En France, la taille des conditionnements de paracétamol est limitée à 8 g (16 comprimés à 500 mg ou huit à 1 g, pour les présentations les plus vendues). Cette limitation est notamment destinée à réduire le risque de tentative de suicide par absorption massive du médicament, susceptible d’entraîner une insuffisance hépatique grave. Or, d’un point de vue pratique, cela nécessite d’acheter de nombreuses boîtes pour des patients souffrant de douleur chronique (plus de 11 boîtes par mois pour un patient à 3 g/j).

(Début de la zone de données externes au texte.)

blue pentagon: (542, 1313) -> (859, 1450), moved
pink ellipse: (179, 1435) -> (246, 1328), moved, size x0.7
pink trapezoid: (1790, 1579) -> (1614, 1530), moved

En outre, de nombreux pays étrangers ont adopté des conditionnements beaucoup plus importants. Par exemple, au Royaume-Uni, des présentations à 24 comprimés à 500 mg sont proposées.

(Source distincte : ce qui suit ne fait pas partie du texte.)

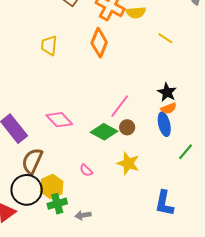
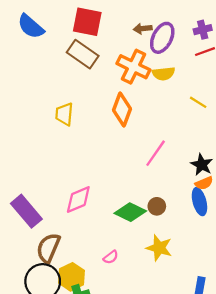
pink line: (120, 106) -> (156, 153), moved
pink diamond: (59, 120) -> (78, 200), turned -68
pink semicircle: (86, 170) -> (111, 257), turned -80

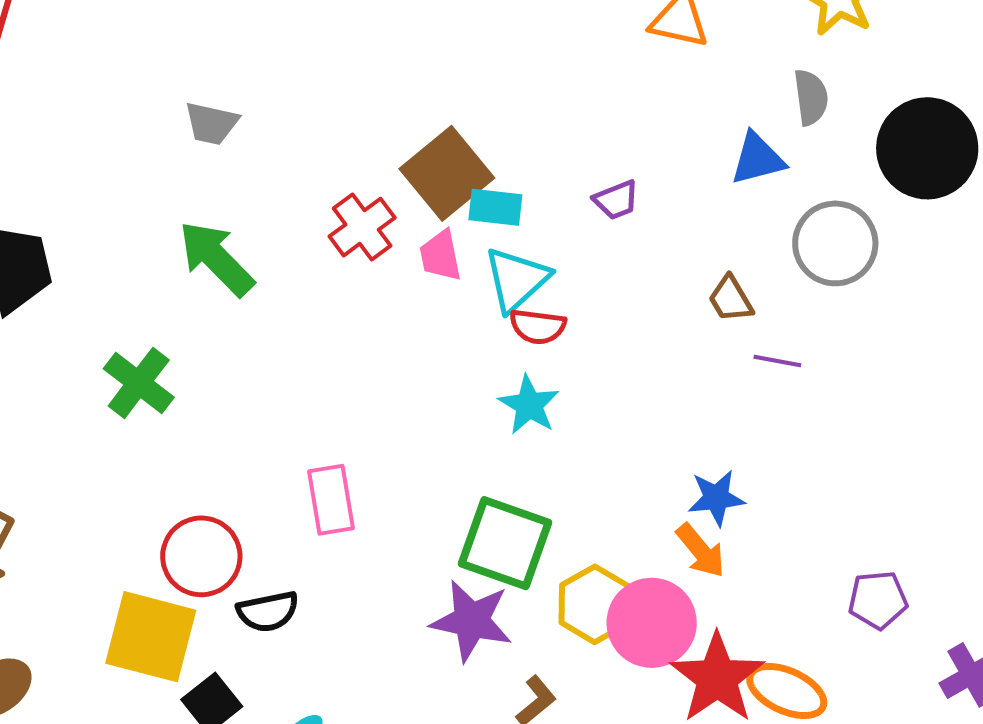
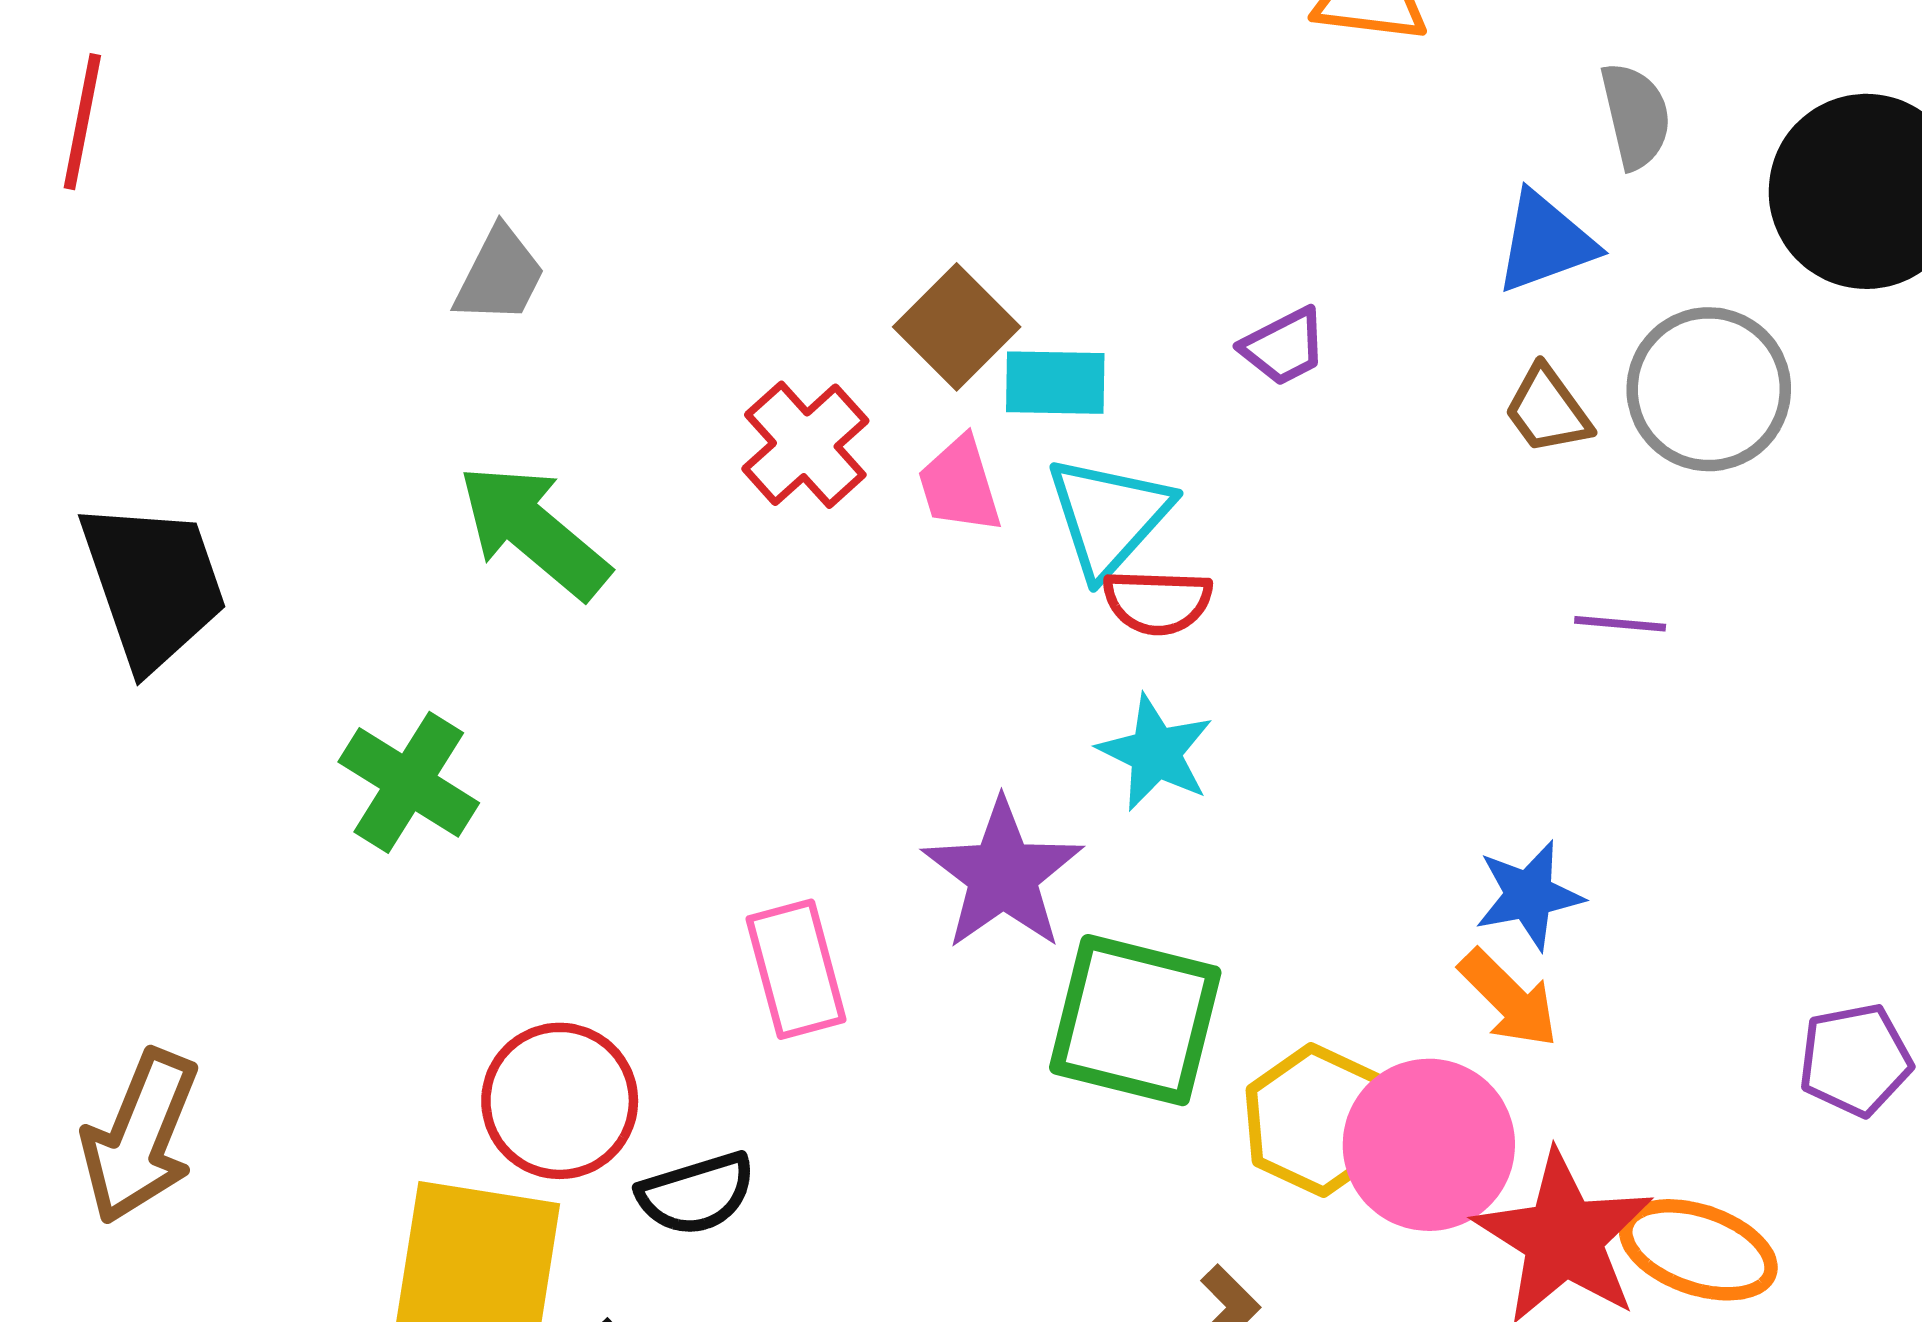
gray trapezoid: (211, 124) -> (500, 275), turned -70
brown square: (447, 173) -> (957, 327), size x0.7
brown trapezoid: (731, 299) -> (1548, 410), moved
purple star: (471, 621) -> (1003, 875), moved, turned 30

Aux Etats-Unis, des boîtes de 100 unités à 500 mg sont commercialisés. Des conditionnements plus importants permettraient de faire baisser le coût du paracétamol pour l’assurance maladie de deux façons, a expliqué à l’APM une source compétente. D’une part, le prix fabricant hors taxe (PFHT) pourrait être tiré vers le bas dans le cadre d’une négociation prix-volume avec les industriels. D’autre part, la réduction du nombre de boîtes dispensées par les pharmaciens permettrait de faire des économies sur la marge de la distribution, particulièrement élevée (en pourcentage) pour les médicaments à prix bas.